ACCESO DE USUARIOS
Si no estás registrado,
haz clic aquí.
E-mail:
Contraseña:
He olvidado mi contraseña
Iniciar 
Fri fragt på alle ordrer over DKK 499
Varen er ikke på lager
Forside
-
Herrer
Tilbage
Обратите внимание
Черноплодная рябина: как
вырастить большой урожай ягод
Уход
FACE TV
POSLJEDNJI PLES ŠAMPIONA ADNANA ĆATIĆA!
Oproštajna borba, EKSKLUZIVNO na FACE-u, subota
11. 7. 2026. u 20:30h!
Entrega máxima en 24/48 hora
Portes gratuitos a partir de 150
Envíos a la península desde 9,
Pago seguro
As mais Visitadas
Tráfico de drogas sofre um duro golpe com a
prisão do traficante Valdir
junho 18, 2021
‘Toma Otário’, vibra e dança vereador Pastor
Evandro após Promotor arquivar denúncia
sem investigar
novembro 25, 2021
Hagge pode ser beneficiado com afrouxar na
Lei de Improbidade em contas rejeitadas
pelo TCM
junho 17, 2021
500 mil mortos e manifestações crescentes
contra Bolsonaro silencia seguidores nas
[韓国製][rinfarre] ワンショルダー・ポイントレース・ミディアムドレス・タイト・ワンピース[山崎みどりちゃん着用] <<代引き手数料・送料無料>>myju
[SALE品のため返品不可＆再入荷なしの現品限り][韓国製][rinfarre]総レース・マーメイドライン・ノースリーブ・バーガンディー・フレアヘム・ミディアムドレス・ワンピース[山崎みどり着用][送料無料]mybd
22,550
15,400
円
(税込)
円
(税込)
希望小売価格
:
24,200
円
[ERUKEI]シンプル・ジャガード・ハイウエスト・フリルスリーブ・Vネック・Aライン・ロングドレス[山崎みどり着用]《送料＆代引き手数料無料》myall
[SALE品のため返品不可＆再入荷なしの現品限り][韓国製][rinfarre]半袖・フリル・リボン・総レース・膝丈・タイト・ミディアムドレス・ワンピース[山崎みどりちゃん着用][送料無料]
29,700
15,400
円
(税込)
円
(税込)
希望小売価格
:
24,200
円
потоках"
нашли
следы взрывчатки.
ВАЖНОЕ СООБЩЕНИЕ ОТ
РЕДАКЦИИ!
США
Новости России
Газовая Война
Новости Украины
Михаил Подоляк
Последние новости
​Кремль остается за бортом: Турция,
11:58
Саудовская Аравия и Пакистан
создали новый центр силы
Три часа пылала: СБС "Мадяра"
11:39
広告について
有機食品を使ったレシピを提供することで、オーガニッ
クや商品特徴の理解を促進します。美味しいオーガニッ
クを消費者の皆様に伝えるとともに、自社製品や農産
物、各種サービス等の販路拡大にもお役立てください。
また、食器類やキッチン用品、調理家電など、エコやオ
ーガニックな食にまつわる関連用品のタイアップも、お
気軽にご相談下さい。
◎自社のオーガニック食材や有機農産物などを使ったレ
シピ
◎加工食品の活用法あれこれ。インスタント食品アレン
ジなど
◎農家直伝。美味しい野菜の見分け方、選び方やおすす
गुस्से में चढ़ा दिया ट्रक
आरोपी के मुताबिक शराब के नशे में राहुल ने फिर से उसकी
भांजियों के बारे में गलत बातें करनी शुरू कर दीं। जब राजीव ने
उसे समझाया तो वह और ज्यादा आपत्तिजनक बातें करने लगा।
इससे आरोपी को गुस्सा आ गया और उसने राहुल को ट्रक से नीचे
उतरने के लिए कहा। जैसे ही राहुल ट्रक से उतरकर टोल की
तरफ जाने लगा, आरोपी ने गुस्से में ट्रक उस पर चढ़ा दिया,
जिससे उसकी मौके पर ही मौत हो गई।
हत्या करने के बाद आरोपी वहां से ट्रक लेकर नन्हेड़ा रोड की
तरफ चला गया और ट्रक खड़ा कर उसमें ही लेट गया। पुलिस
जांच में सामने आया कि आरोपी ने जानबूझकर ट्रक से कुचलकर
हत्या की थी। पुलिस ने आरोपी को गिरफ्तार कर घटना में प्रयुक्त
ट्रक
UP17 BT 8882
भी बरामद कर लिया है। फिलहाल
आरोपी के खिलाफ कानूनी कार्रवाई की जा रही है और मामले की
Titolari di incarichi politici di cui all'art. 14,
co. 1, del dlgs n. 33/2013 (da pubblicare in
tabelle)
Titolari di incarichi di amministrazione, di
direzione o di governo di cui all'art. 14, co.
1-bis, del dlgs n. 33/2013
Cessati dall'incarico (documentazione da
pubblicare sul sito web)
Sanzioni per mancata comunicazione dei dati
::::
■ Assigned task
The data must be given again in full, exactly as written.

■ Task result
ACCESO DE USUARIOS
Si no estás registrado,
haz clic aquí.
E-mail:
Contraseña:
He olvidado mi contraseña
Iniciar 
Fri fragt på alle ordrer over DKK 499
Varen er ikke på lager
Forside
-
Herrer
Tilbage
Обратите внимание
Черноплодная рябина: как
вырастить большой урожай ягод
Уход
FACE TV
POSLJEDNJI PLES ŠAMPIONA ADNANA ĆATIĆA!
Oproštajna borba, EKSKLUZIVNO na FACE-u, subota
11. 7. 2026. u 20:30h!
Entrega máxima en 24/48 hora
Portes gratuitos a partir de 150
Envíos a la península desde 9,
Pago seguro
As mais Visitadas
Tráfico de drogas sofre um duro golpe com a
prisão do traficante Valdir
junho 18, 2021
‘Toma Otário’, vibra e dança vereador Pastor
Evandro após Promotor arquivar denúncia
sem investigar
novembro 25, 2021
Hagge pode ser beneficiado com afrouxar na
Lei de Improbidade em contas rejeitadas
pelo TCM
junho 17, 2021
500 mil mortos e manifestações crescentes
contra Bolsonaro silencia seguidores nas
[韓国製][rinfarre] ワンショルダー・ポイントレース・ミディアムドレス・タイト・ワンピース[山崎みどりちゃん着用] <<代引き手数料・送料無料>>myju
[SALE品のため返品不可＆再入荷なしの現品限り][韓国製][rinfarre]総レース・マーメイドライン・ノースリーブ・バーガンディー・フレアヘム・ミディアムドレス・ワンピース[山崎みどり着用][送料無料]mybd
22,550
15,400
円
(税込)
円
(税込)
希望小売価格
:
24,200
円
[ERUKEI]シンプル・ジャガード・ハイウエスト・フリルスリーブ・Vネック・Aライン・ロングドレス[山崎みどり着用]《送料＆代引き手数料無料》myall
[SALE品のため返品不可＆再入荷なしの現品限り][韓国製][rinfarre]半袖・フリル・リボン・総レース・膝丈・タイト・ミディアムドレス・ワンピース[山崎みどりちゃん着用][送料無料]
29,700
15,400
円
(税込)
円
(税込)
希望小売価格
:
24,200
円
потоках"
нашли
следы взрывчатки.
ВАЖНОЕ СООБЩЕНИЕ ОТ
РЕДАКЦИИ!
США
Новости России
Газовая Война
Новости Украины
Михаил Подоляк
Последние новости
​Кремль остается за бортом: Турция,
11:58
Саудовская Аравия и Пакистан
создали новый центр силы
Три часа пылала: СБС "Мадяра"
11:39
広告について
有機食品を使ったレシピを提供することで、オーガニッ
クや商品特徴の理解を促進します。美味しいオーガニッ
クを消費者の皆様に伝えるとともに、自社製品や農産
物、各種サービス等の販路拡大にもお役立てください。
また、食器類やキッチン用品、調理家電など、エコやオ
ーガニックな食にまつわる関連用品のタイアップも、お
気軽にご相談下さい。
◎自社のオーガニック食材や有機農産物などを使ったレ
シピ
◎加工食品の活用法あれこれ。インスタント食品アレン
ジなど
◎農家直伝。美味しい野菜の見分け方、選び方やおすす
गुस्से में चढ़ा दिया ट्रक
आरोपी के मुताबिक शराब के नशे में राहुल ने फिर से उसकी
भांजियों के बारे में गलत बातें करनी शुरू कर दीं। जब राजीव ने
उसे समझाया तो वह और ज्यादा आपत्तिजनक बातें करने लगा।
इससे आरोपी को गुस्सा आ गया और उसने राहुल को ट्रक से नीचे
उतरने के लिए कहा। जैसे ही राहुल ट्रक से उतरकर टोल की
तरफ जाने लगा, आरोपी ने गुस्से में ट्रक उस पर चढ़ा दिया,
जिससे उसकी मौके पर ही मौत हो गई।
हत्या करने के बाद आरोपी वहां से ट्रक लेकर नन्हेड़ा रोड की
तरफ चला गया और ट्रक खड़ा कर उसमें ही लेट गया। पुलिस
जांच में सामने आया कि आरोपी ने जानबूझकर ट्रक से कुचलकर
हत्या की थी। पुलिस ने आरोपी को गिरफ्तार कर घटना में प्रयुक्त
ट्रक
UP17 BT 8882
भी बरामद कर लिया है। फिलहाल
आरोपी के खिलाफ कानूनी कार्रवाई की जा रही है और मामले की
Titolari di incarichi politici di cui all'art. 14,
co. 1, del dlgs n. 33/2013 (da pubblicare in
tabelle)
Titolari di incarichi di amministrazione, di
direzione o di governo di cui all'art. 14, co.
1-bis, del dlgs n. 33/2013
Cessati dall'incarico (documentazione da
pubblicare sul sito web)
Sanzioni per mancata comunicazione dei dati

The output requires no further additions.